当時のアップル社CEOを説得して、iTunesをWindows PCに導入することでiPodの対象市場を拡大させたのは、ウォール・ストリート・ジャーナル紙の技術コラムニストで、スティーブ・ジョブズ氏のお気に入りの評論家の一人であるウォルト・モスバーグ氏だった。
ジョブズ氏、Nest創業者のトニー・ファデル氏、そして当時iPodとiPhoneの開発リコールを担当していたApple幹部は、iPodをMacの売上を伸ばすための手段として活用すべきだと長年主張していた。「スティーブ、iPodは399ドルだ。でも、実際は違う。だって、Macを買わなきゃいけないんだから!」とファデル氏はジョブズ氏に言ったが、無駄だったと回想している。
最終的にジョブズは折れ、AppleがiTunesをWindowsに移植することに同意した。ただし、条件が一つあった。ジャーナリストのウォルト・モスバーグ氏にソフトウェアをテストしてもらうことだった。「我々がこれらを開発し、モスバーグ氏にテストさせる。そしてモスバーグ氏が出荷できると判断すれば、出荷する」とジョブズ氏は語ったと伝えられている。
ウォルトは「悪くない。出荷するよ」と言ったと伝えられており、その後のことはご存知の通りだ。
数年後、モスバーグはステージ上のインタビューでジョブズに、iTunes を Windows に導入したときの感想を尋ねたところ、ジョブズはこう答えた。「地獄にいる誰かに氷水を一杯あげるようなものだよ。」
メディアが愛情を込めて「iPod ゴッドファーザー」と呼ぶトニー・ファデル氏が、Venture Beat に広範囲にわたるインタビューを与えました。ここでは、その興味深いハイライトをいくつか紹介します。
ある時、スティーブはファデルに卓球台くらいの大きさのテーブルを見せました。その上にはMacのプロジェクターが置かれていて、操作も可能でした。するとスティーブは「これをiPodに組み込もう!」と言いました。
ファデル氏は次のように回想する。
最終的に、携帯電話を開発し、その上にタッチスクリーンの会社を作る必要があることは明らかでした。そして、まさにそれを実行しました。マルチタッチディスプレイを開発するために、タッチスクリーンの会社を設立しました。そして、より優れたオペレーティングシステムが必要になったので、Macの部品とiPodの部品を寄せ集めて、それらを組み合わせました。
それが最初のバージョンでした。その後、それを捨ててiPhoneの2番目のバージョンを作りました。そして、それが出荷されたのです。携帯電話を作る必要があると言った時から実際に出荷するまで、数え方にもよりますが、2年半から3年かかりました。

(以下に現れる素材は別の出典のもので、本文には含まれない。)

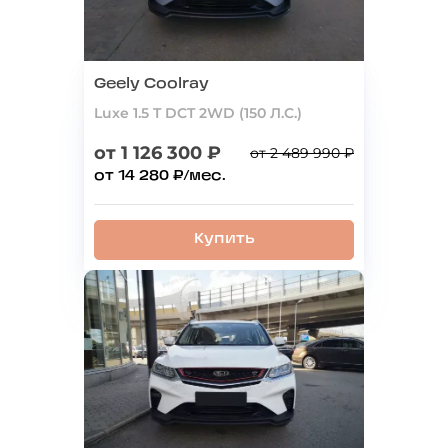
Geely Coolray
Luxe 1.5 T DCT 2WD (150 Л.С.)
от 1 126 300 ₽
от 2 489 990 ₽
от 14 280 ₽/мес.
Купить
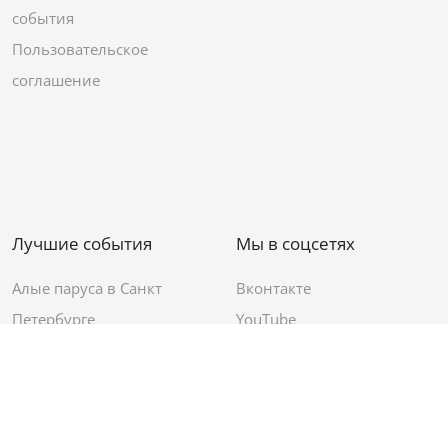
события
Пользовательское
соглашение
Лучшие события
Мы в соцсетях
Алые паруса в Санкт
Вконтакте
Петербурге
YouTube
День ВМФ в Санкт-
Яндекс.Район
Петербурге
Новый год в Санкт-
Петербурге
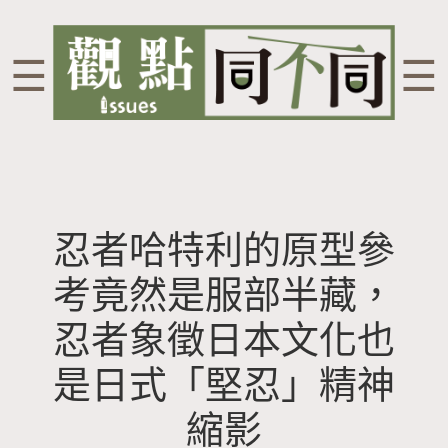
☰
☰
忍者哈特利的原型參
考竟然是服部半藏，
忍者象徵日本文化也
是日式「堅忍」精神
縮影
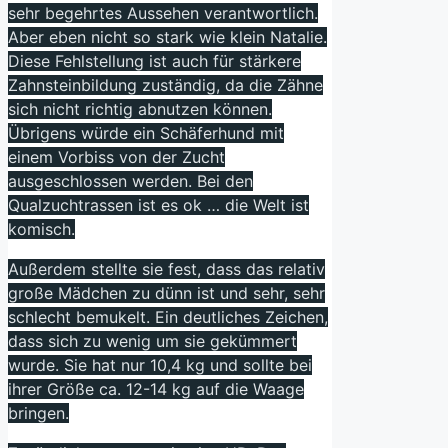
sehr begehrtes Aussehen verantwortlich.
Aber eben nicht so stark wie klein Natalie.
Diese Fehlstellung ist auch für stärkere
Zahnsteinbildung zuständig, da die Zähne
sich nicht richtig abnutzen können.
Übrigens würde ein Schäferhund mit
einem Vorbiss von der Zucht
ausgeschlossen werden. Bei den
Qualzuchtrassen ist es ok … die Welt ist
komisch.
Außerdem stellte sie fest, dass das relativ
große Mädchen zu dünn ist und sehr, sehr
schlecht bemukelt. Ein deutliches Zeichen,
dass sich zu wenig um sie gekümmert
wurde. Sie hat nur 10,4 kg und sollte bei
ihrer Größe ca. 12-14 kg auf die Waage
bringen.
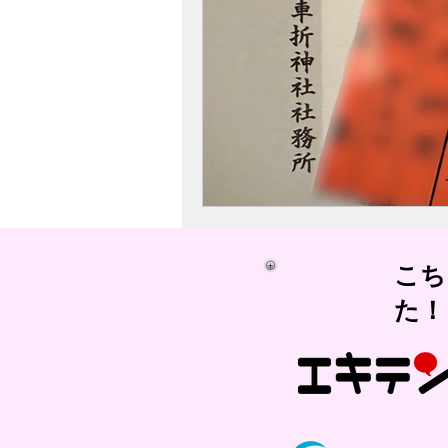
​こ
た！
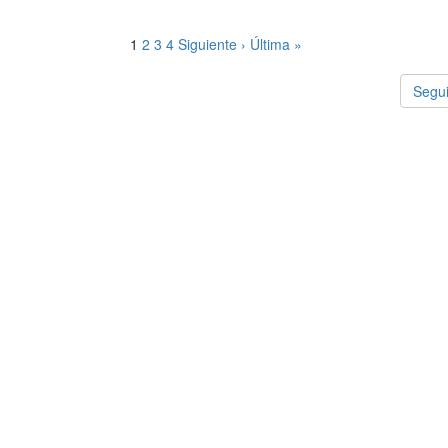
1
2
3
4
Siguiente ›
Última »
Segui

また、Apple が携帯電話業界への参入手段として電話会社を買収しない理由について述べている次の引用も気に入っています。
なぜ携帯電話会社を買収して、携帯電話の開発に協力させないのかとよく聞かれました。しかし、私たちが作ろうとしていたのは、音楽技術を少し取り入れた携帯電話ではありませんでした。携帯電話の要素を少し取り入れたコンピュータを作ろうとしていたのです。携帯型コンピュータのチームを起点に、携帯電話の考え方を少し取り入れる必要がありました。他の携帯電話会社がやろうとしていたような、その逆ではありませんでした。
当時、Apple では誰も BlackBerry を使用していなかったというのは興味深いことです。

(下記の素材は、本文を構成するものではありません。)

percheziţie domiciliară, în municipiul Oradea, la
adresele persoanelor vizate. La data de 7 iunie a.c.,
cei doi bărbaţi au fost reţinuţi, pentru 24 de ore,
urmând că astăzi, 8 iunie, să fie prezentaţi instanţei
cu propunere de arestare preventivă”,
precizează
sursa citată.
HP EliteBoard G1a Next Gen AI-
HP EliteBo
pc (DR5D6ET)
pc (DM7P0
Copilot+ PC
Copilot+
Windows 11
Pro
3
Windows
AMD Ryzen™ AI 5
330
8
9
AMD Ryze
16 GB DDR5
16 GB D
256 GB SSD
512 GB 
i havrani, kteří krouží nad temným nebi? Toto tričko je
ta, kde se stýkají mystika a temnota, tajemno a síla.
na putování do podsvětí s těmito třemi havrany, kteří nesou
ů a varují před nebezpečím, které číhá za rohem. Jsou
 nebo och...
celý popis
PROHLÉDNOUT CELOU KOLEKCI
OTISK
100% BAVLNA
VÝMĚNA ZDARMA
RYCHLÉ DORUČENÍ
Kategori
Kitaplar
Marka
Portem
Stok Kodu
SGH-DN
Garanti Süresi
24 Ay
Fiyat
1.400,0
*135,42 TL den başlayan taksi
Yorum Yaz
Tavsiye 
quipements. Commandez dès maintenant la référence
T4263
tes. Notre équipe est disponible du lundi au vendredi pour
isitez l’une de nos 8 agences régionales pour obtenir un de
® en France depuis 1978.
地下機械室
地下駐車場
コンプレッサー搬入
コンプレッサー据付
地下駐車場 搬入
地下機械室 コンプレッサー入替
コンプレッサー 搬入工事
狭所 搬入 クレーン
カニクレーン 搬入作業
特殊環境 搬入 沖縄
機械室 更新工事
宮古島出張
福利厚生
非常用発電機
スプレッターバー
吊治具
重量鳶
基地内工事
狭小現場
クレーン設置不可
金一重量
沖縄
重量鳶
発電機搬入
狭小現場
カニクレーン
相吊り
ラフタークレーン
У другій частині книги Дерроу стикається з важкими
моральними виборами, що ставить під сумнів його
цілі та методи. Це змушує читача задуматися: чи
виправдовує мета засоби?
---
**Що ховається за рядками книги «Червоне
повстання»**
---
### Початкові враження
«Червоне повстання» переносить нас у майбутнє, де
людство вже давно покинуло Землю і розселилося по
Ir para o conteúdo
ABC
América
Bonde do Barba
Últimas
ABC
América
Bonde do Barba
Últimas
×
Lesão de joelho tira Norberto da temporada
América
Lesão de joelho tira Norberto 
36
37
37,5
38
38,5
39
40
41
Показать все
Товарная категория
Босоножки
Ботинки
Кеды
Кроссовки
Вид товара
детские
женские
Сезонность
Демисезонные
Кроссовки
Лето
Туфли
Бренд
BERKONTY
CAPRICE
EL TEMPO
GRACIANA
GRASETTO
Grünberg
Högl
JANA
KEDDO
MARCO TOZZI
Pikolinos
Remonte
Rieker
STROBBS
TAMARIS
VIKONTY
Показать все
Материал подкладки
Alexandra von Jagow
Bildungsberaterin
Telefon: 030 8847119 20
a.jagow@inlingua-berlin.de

「当時はモバイル機器が全くありませんでした」とファデル氏は語る。しかし、iPhoneが登場した途端、会社全体が「一夜にして変貌を遂げた」。
ファデル氏は、同社がキャリアとのビジネスモデルを間違えていたこと(補助金なし)と、サードパーティのアプリをダウンロードできるApp Storeがなかったことから、オリジナルのiPhoneはAppleにとって補助輪だったと認めた。
「2つ目は、航空会社が補助金を出すことができたため、急成長した」と彼は語った。
「適切な通信事業者とアプリがありました。本当に強力でした。」
インタビュー全体は非常に興味深い内容ですので、今すぐ読む時間がない方は、ぜひ読書リストに追加してください。ファデル氏は、iPhoneの最初の3つのバージョンとiPodの18世代を開発したチームを率い、10年間同社に在籍しました。